> _ACTIVITY_
What you return must be every line below that includes the word "also".

> _ENTRIES SUPPLIED_
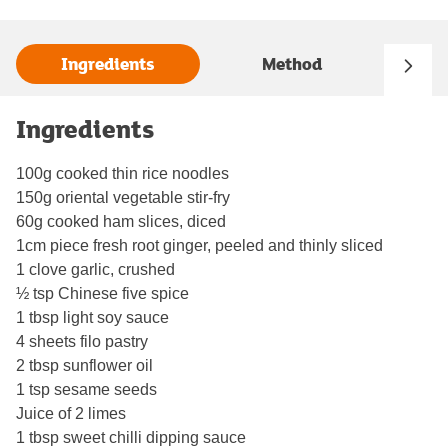
Ingredients
Method
Ingredients
100g cooked thin rice noodles
150g oriental vegetable stir-fry
60g cooked ham slices, diced
1cm piece fresh root ginger, peeled and thinly sliced
1 clove garlic, crushed
½ tsp Chinese five spice
1 tbsp light soy sauce
4 sheets filo pastry
2 tbsp sunflower oil
1 tsp sesame seeds
Juice of 2 limes
1 tbsp sweet chilli dipping sauce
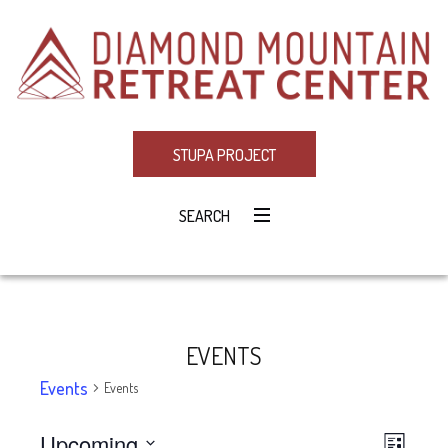
STUPA PROJECT
SEARCH
EVENTS
Events
Events
Upcoming
Eve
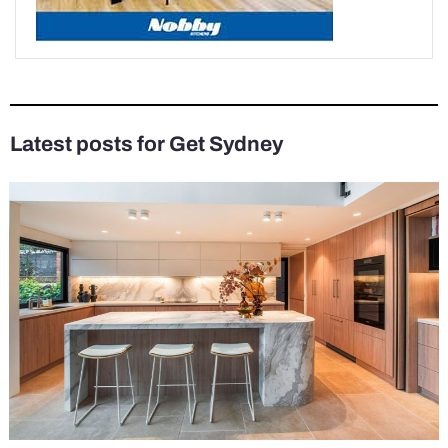
Latest posts for Get Sydney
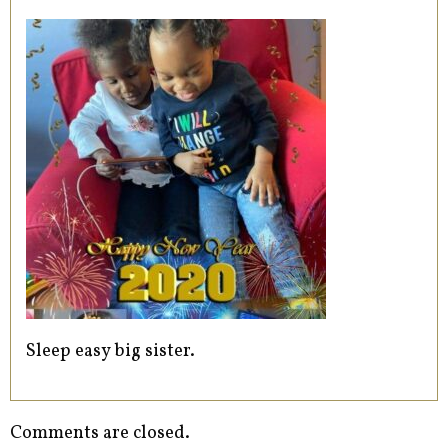
Sleep easy big sister.
Comments are closed.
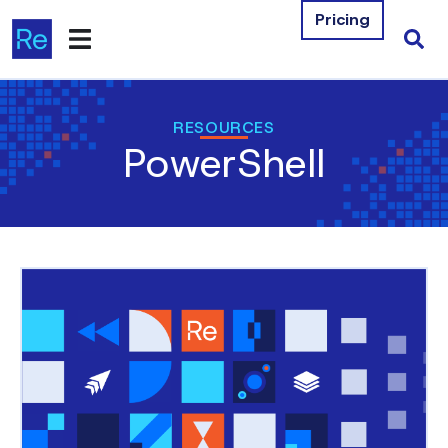
Pricing
Products
RESOURCES
PowerShell
Integrations
Resources
Company
Contact Us
Download Free Tools
Pricing
Log In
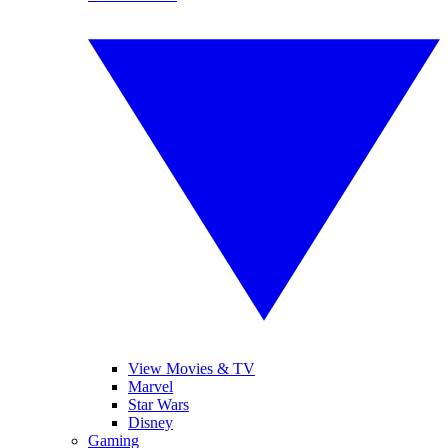
View Movies & TV
Marvel
Star Wars
Disney
Gaming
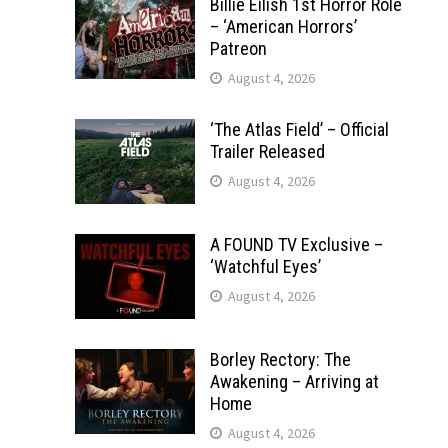
Billie Eilish 1st Horror Role
– ‘American Horrors’
Patreon
August 4, 2026
‘The Atlas Field’ – Official
Trailer Released
August 4, 2026
A FOUND TV Exclusive –
‘Watchful Eyes’
August 4, 2026
Borley Rectory: The
Awakening – Arriving at
Home
August 4, 2026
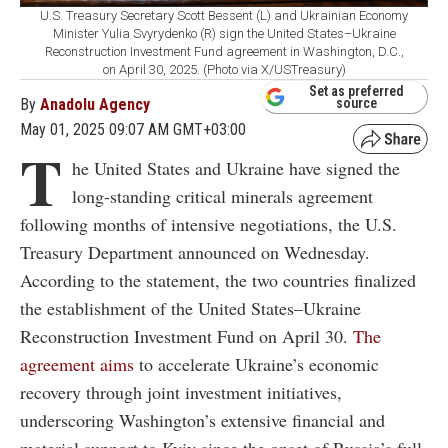
U.S. Treasury Secretary Scott Bessent (L) and Ukrainian Economy
Minister Yulia Svyrydenko (R) sign the United States–Ukraine
Reconstruction Investment Fund agreement in Washington, D.C.,
on April 30, 2025. (Photo via X/USTreasury)
Set as preferred
By
Anadolu Agency
source
May 01, 2025 09:07 AM GMT+03:00
T
he United States and Ukraine have signed the
long-standing critical minerals agreement
following months of intensive negotiations, the U.S.
Treasury Department announced on Wednesday.
According to the statement, the two countries finalized
the establishment of the United States–Ukraine
Reconstruction Investment Fund on April 30.
The
agreement aims
to accelerate Ukraine’s economic
recovery through joint investment initiatives,
underscoring Washington’s extensive financial and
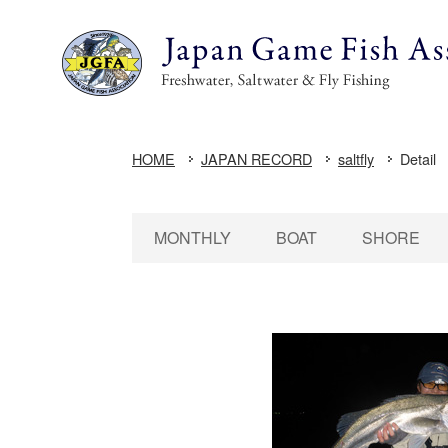
HOME
JAPAN RECORD
saltfly
Detail
MONTHLY
BOAT
SHORE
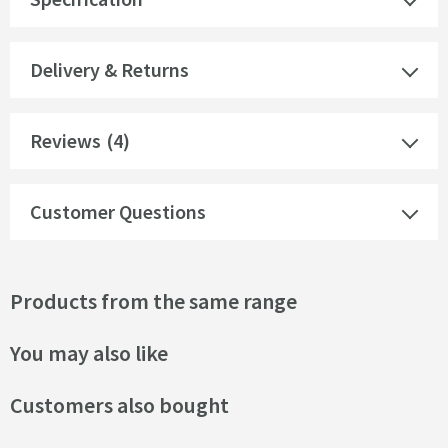
Delivery & Returns
Reviews
(4)
Customer Questions
Products from the same range
You may also like
Customers also bought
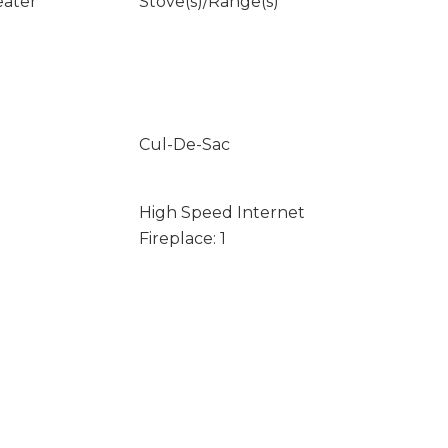
eater
Stove(s)/Range(s)
Cul-De-Sac
High Speed Internet
Fireplace: 1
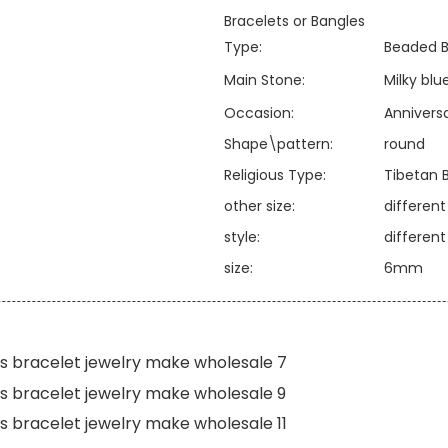
Bracelets or Bangles
Type:
Beaded B
Main Stone:
Milky bl
Occasion:
Annivers
Shape\pattern:
round
Religious Type:
Tibetan 
other size:
differen
style:
differen
size:
6mm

> _ANSWER SPACE_
You may also like
Customers also bought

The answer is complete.